## WORK INSTRUCTIONS:
Repeat the records below exactly, leaving out every picture.

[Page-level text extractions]
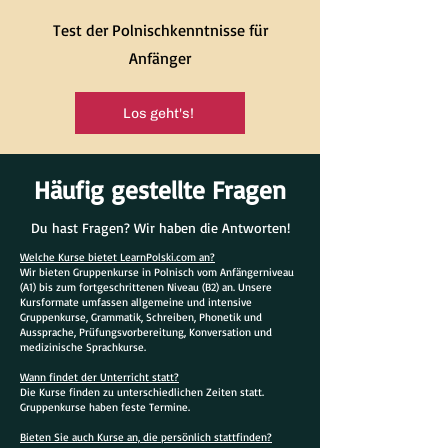
Test der Polnischkenntnisse für
Anfänger
Los geht's!
Häufig gestellte Fragen
Du hast Fragen? Wir haben die Antworten!
Welche Kurse bietet LearnPolski.com an?
Wir bieten Gruppenkurse in Polnisch vom Anfängerniveau
(A1) bis zum fortgeschrittenen Niveau (B2) an. Unsere
Kursformate umfassen allgemeine und intensive
Gruppenkurse, Grammatik, Schreiben, Phonetik und
Aussprache, Prüfungsvorbereitung, Konversation und
medizinische Sprachkurse.
Wann findet der Unterricht statt?
Die Kurse finden zu unterschiedlichen Zeiten statt.
Gruppenkurse haben feste Termine.
Bieten Sie auch Kurse an, die persönlich stattfinden?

## TASK OUTPUT:
Test der Polnischkenntnisse für
Anfänger
Los geht's!
Häufig gestellte Fragen
Du hast Fragen? Wir haben die Antworten!
Welche Kurse bietet LearnPolski.com an?
Wir bieten Gruppenkurse in Polnisch vom Anfängerniveau
(A1) bis zum fortgeschrittenen Niveau (B2) an. Unsere
Kursformate umfassen allgemeine und intensive
Gruppenkurse, Grammatik, Schreiben, Phonetik und
Aussprache, Prüfungsvorbereitung, Konversation und
medizinische Sprachkurse.
Wann findet der Unterricht statt?
Die Kurse finden zu unterschiedlichen Zeiten statt.
Gruppenkurse haben feste Termine.
Bieten Sie auch Kurse an, die persönlich stattfinden?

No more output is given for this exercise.